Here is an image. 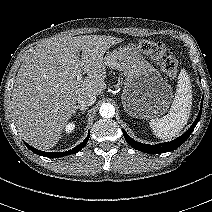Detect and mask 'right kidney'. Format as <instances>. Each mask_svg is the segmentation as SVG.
<instances>
[{
    "label": "right kidney",
    "instance_id": "obj_1",
    "mask_svg": "<svg viewBox=\"0 0 212 212\" xmlns=\"http://www.w3.org/2000/svg\"><path fill=\"white\" fill-rule=\"evenodd\" d=\"M74 127H75L74 123L67 124L65 126V132L68 133V134L71 133L73 131Z\"/></svg>",
    "mask_w": 212,
    "mask_h": 212
}]
</instances>
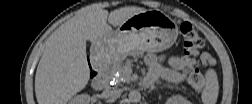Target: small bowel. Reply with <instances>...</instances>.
<instances>
[{"mask_svg":"<svg viewBox=\"0 0 252 104\" xmlns=\"http://www.w3.org/2000/svg\"><path fill=\"white\" fill-rule=\"evenodd\" d=\"M164 60V57L155 54L147 55L146 63L149 67V71L144 79L145 84L150 85L158 78H163L169 82H179L184 79L187 67L182 58L177 56L168 58L167 62L169 67L166 68L161 66Z\"/></svg>","mask_w":252,"mask_h":104,"instance_id":"1","label":"small bowel"}]
</instances>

Work item:
Locate the line containing "Target: small bowel." in the material above, then repeat it and every later line exactly, with no pictures.

Response area:
Target: small bowel. Reply with <instances>...</instances>.
<instances>
[{"mask_svg":"<svg viewBox=\"0 0 252 104\" xmlns=\"http://www.w3.org/2000/svg\"><path fill=\"white\" fill-rule=\"evenodd\" d=\"M164 60V57L155 54L147 55L146 63L149 67V71L144 79L145 84L150 85L158 78H163L169 82H179L184 79L187 67L182 58L177 56L168 58L167 62L169 67L166 68L161 66Z\"/></svg>","mask_w":252,"mask_h":104,"instance_id":"1","label":"small bowel"}]
</instances>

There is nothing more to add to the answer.